Ignoring Hebrew Vowels When Comparing Strings

Question

Ignoring Hebrew Vowels When Comparing Strings

Good evening, I hope you can help me with this problem, as I struggle to find solutions.

I have a provider of words that give me, for example, words from Hebrew, -

Vocals - ב ַּ יִת not vowel - בית
Vowel - ה ַ ב ַּ יְתָה Non-Vowel - הביתה

Unlike my provider, my user cannot normally enter Hebrew vowels (and I do not want him to do this). A user story is a user searching for a word in the provided words. The problem is the comparison between vowels and unglazed words. Since each of them is represented by a different byte array in memory, the equals method returns false.

I tried to understand how UTF-8 handles Hebrew vowels, and it seems like these are just normal characters.
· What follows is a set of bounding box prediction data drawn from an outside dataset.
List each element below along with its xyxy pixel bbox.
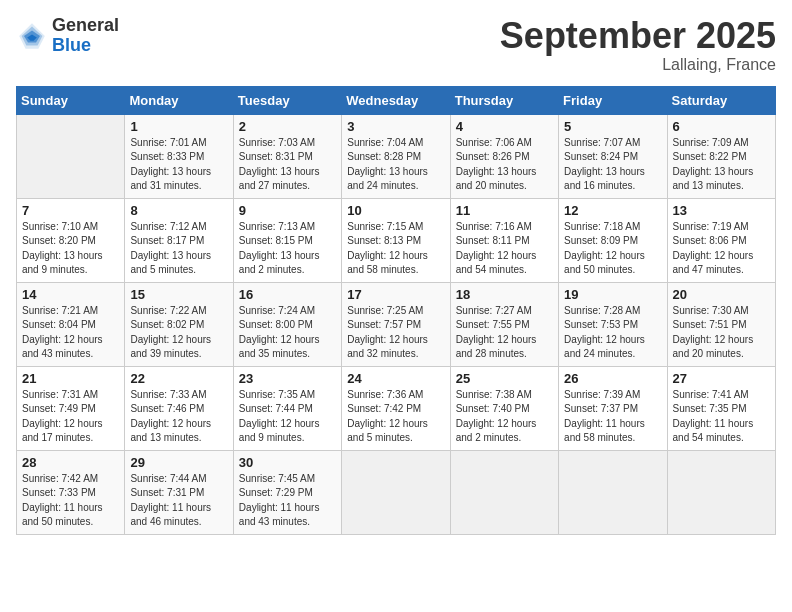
day-number: 26: [564, 371, 661, 386]
calendar-cell: 7Sunrise: 7:10 AMSunset: 8:20 PMDaylight…: [17, 198, 125, 282]
calendar-cell: 11Sunrise: 7:16 AMSunset: 8:11 PMDayligh…: [450, 198, 558, 282]
calendar-cell: 22Sunrise: 7:33 AMSunset: 7:46 PMDayligh…: [125, 366, 233, 450]
day-number: 11: [456, 203, 553, 218]
day-number: 12: [564, 203, 661, 218]
day-info: Sunrise: 7:01 AMSunset: 8:33 PMDaylight:…: [130, 136, 227, 194]
location: Lallaing, France: [500, 56, 776, 74]
day-info: Sunrise: 7:31 AMSunset: 7:49 PMDaylight:…: [22, 388, 119, 446]
logo: General Blue: [16, 16, 119, 56]
calendar-cell: [342, 450, 450, 534]
day-number: 17: [347, 287, 444, 302]
day-info: Sunrise: 7:06 AMSunset: 8:26 PMDaylight:…: [456, 136, 553, 194]
day-number: 23: [239, 371, 336, 386]
calendar-week-row: 1Sunrise: 7:01 AMSunset: 8:33 PMDaylight…: [17, 114, 776, 198]
calendar-cell: [450, 450, 558, 534]
col-tuesday: Tuesday: [233, 86, 341, 114]
calendar-cell: 27Sunrise: 7:41 AMSunset: 7:35 PMDayligh…: [667, 366, 775, 450]
calendar-cell: 20Sunrise: 7:30 AMSunset: 7:51 PMDayligh…: [667, 282, 775, 366]
calendar-cell: 16Sunrise: 7:24 AMSunset: 8:00 PMDayligh…: [233, 282, 341, 366]
day-info: Sunrise: 7:10 AMSunset: 8:20 PMDaylight:…: [22, 220, 119, 278]
day-info: Sunrise: 7:21 AMSunset: 8:04 PMDaylight:…: [22, 304, 119, 362]
calendar-cell: 12Sunrise: 7:18 AMSunset: 8:09 PMDayligh…: [559, 198, 667, 282]
calendar-week-row: 14Sunrise: 7:21 AMSunset: 8:04 PMDayligh…: [17, 282, 776, 366]
logo-icon: [16, 20, 48, 52]
col-friday: Friday: [559, 86, 667, 114]
month-title: September 2025: [500, 16, 776, 56]
logo-blue-text: Blue: [52, 36, 119, 56]
calendar-cell: 9Sunrise: 7:13 AMSunset: 8:15 PMDaylight…: [233, 198, 341, 282]
calendar-table: Sunday Monday Tuesday Wednesday Thursday…: [16, 86, 776, 535]
calendar-cell: [17, 114, 125, 198]
day-number: 24: [347, 371, 444, 386]
calendar-cell: 4Sunrise: 7:06 AMSunset: 8:26 PMDaylight…: [450, 114, 558, 198]
day-info: Sunrise: 7:03 AMSunset: 8:31 PMDaylight:…: [239, 136, 336, 194]
day-number: 3: [347, 119, 444, 134]
calendar-cell: 10Sunrise: 7:15 AMSunset: 8:13 PMDayligh…: [342, 198, 450, 282]
day-info: Sunrise: 7:16 AMSunset: 8:11 PMDaylight:…: [456, 220, 553, 278]
day-number: 7: [22, 203, 119, 218]
calendar-cell: [667, 450, 775, 534]
day-number: 25: [456, 371, 553, 386]
day-info: Sunrise: 7:28 AMSunset: 7:53 PMDaylight:…: [564, 304, 661, 362]
day-number: 30: [239, 455, 336, 470]
day-number: 15: [130, 287, 227, 302]
calendar-cell: 8Sunrise: 7:12 AMSunset: 8:17 PMDaylight…: [125, 198, 233, 282]
day-info: Sunrise: 7:27 AMSunset: 7:55 PMDaylight:…: [456, 304, 553, 362]
day-info: Sunrise: 7:25 AMSunset: 7:57 PMDaylight:…: [347, 304, 444, 362]
day-number: 20: [673, 287, 770, 302]
calendar-cell: 1Sunrise: 7:01 AMSunset: 8:33 PMDaylight…: [125, 114, 233, 198]
calendar-cell: 25Sunrise: 7:38 AMSunset: 7:40 PMDayligh…: [450, 366, 558, 450]
day-info: Sunrise: 7:36 AMSunset: 7:42 PMDaylight:…: [347, 388, 444, 446]
day-info: Sunrise: 7:39 AMSunset: 7:37 PMDaylight:…: [564, 388, 661, 446]
day-number: 16: [239, 287, 336, 302]
day-info: Sunrise: 7:22 AMSunset: 8:02 PMDaylight:…: [130, 304, 227, 362]
calendar-cell: 15Sunrise: 7:22 AMSunset: 8:02 PMDayligh…: [125, 282, 233, 366]
calendar-cell: 3Sunrise: 7:04 AMSunset: 8:28 PMDaylight…: [342, 114, 450, 198]
calendar-cell: [559, 450, 667, 534]
day-number: 8: [130, 203, 227, 218]
calendar-cell: 24Sunrise: 7:36 AMSunset: 7:42 PMDayligh…: [342, 366, 450, 450]
col-sunday: Sunday: [17, 86, 125, 114]
col-thursday: Thursday: [450, 86, 558, 114]
day-info: Sunrise: 7:09 AMSunset: 8:22 PMDaylight:…: [673, 136, 770, 194]
col-monday: Monday: [125, 86, 233, 114]
day-info: Sunrise: 7:42 AMSunset: 7:33 PMDaylight:…: [22, 472, 119, 530]
page-header: General Blue September 2025 Lallaing, Fr…: [16, 16, 776, 74]
title-area: September 2025 Lallaing, France: [500, 16, 776, 74]
calendar-cell: 2Sunrise: 7:03 AMSunset: 8:31 PMDaylight…: [233, 114, 341, 198]
logo-general-text: General: [52, 16, 119, 36]
calendar-cell: 14Sunrise: 7:21 AMSunset: 8:04 PMDayligh…: [17, 282, 125, 366]
calendar-cell: 6Sunrise: 7:09 AMSunset: 8:22 PMDaylight…: [667, 114, 775, 198]
day-number: 10: [347, 203, 444, 218]
calendar-cell: 28Sunrise: 7:42 AMSunset: 7:33 PMDayligh…: [17, 450, 125, 534]
day-info: Sunrise: 7:35 AMSunset: 7:44 PMDaylight:…: [239, 388, 336, 446]
day-info: Sunrise: 7:13 AMSunset: 8:15 PMDaylight:…: [239, 220, 336, 278]
calendar-week-row: 21Sunrise: 7:31 AMSunset: 7:49 PMDayligh…: [17, 366, 776, 450]
calendar-cell: 30Sunrise: 7:45 AMSunset: 7:29 PMDayligh…: [233, 450, 341, 534]
day-info: Sunrise: 7:45 AMSunset: 7:29 PMDaylight:…: [239, 472, 336, 530]
day-number: 2: [239, 119, 336, 134]
calendar-header: Sunday Monday Tuesday Wednesday Thursday…: [17, 86, 776, 114]
day-info: Sunrise: 7:19 AMSunset: 8:06 PMDaylight:…: [673, 220, 770, 278]
day-info: Sunrise: 7:41 AMSunset: 7:35 PMDaylight:…: [673, 388, 770, 446]
calendar-cell: 17Sunrise: 7:25 AMSunset: 7:57 PMDayligh…: [342, 282, 450, 366]
calendar-body: 1Sunrise: 7:01 AMSunset: 8:33 PMDaylight…: [17, 114, 776, 534]
day-info: Sunrise: 7:30 AMSunset: 7:51 PMDaylight:…: [673, 304, 770, 362]
calendar-cell: 26Sunrise: 7:39 AMSunset: 7:37 PMDayligh…: [559, 366, 667, 450]
day-number: 22: [130, 371, 227, 386]
day-number: 29: [130, 455, 227, 470]
calendar-cell: 29Sunrise: 7:44 AMSunset: 7:31 PMDayligh…: [125, 450, 233, 534]
calendar-cell: 18Sunrise: 7:27 AMSunset: 7:55 PMDayligh…: [450, 282, 558, 366]
day-info: Sunrise: 7:15 AMSunset: 8:13 PMDaylight:…: [347, 220, 444, 278]
day-number: 6: [673, 119, 770, 134]
calendar-cell: 5Sunrise: 7:07 AMSunset: 8:24 PMDaylight…: [559, 114, 667, 198]
day-info: Sunrise: 7:12 AMSunset: 8:17 PMDaylight:…: [130, 220, 227, 278]
day-info: Sunrise: 7:44 AMSunset: 7:31 PMDaylight:…: [130, 472, 227, 530]
day-info: Sunrise: 7:38 AMSunset: 7:40 PMDaylight:…: [456, 388, 553, 446]
day-number: 1: [130, 119, 227, 134]
calendar-cell: 21Sunrise: 7:31 AMSunset: 7:49 PMDayligh…: [17, 366, 125, 450]
calendar-cell: 23Sunrise: 7:35 AMSunset: 7:44 PMDayligh…: [233, 366, 341, 450]
day-info: Sunrise: 7:18 AMSunset: 8:09 PMDaylight:…: [564, 220, 661, 278]
day-number: 18: [456, 287, 553, 302]
logo-text: General Blue: [52, 16, 119, 56]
I want to present vowels to the user, so I want to keep the string as it is in memory, but when comparing, I want to ignore them. Is there an easy way to solve this problem?

+4

java encoding hebrew

user1708860 Oct 6 '12 at 20:17

source share

2 answers

AFAIK no. Vowel characters. Even some combinations of letters and dots are symbols. See the wikipedia page.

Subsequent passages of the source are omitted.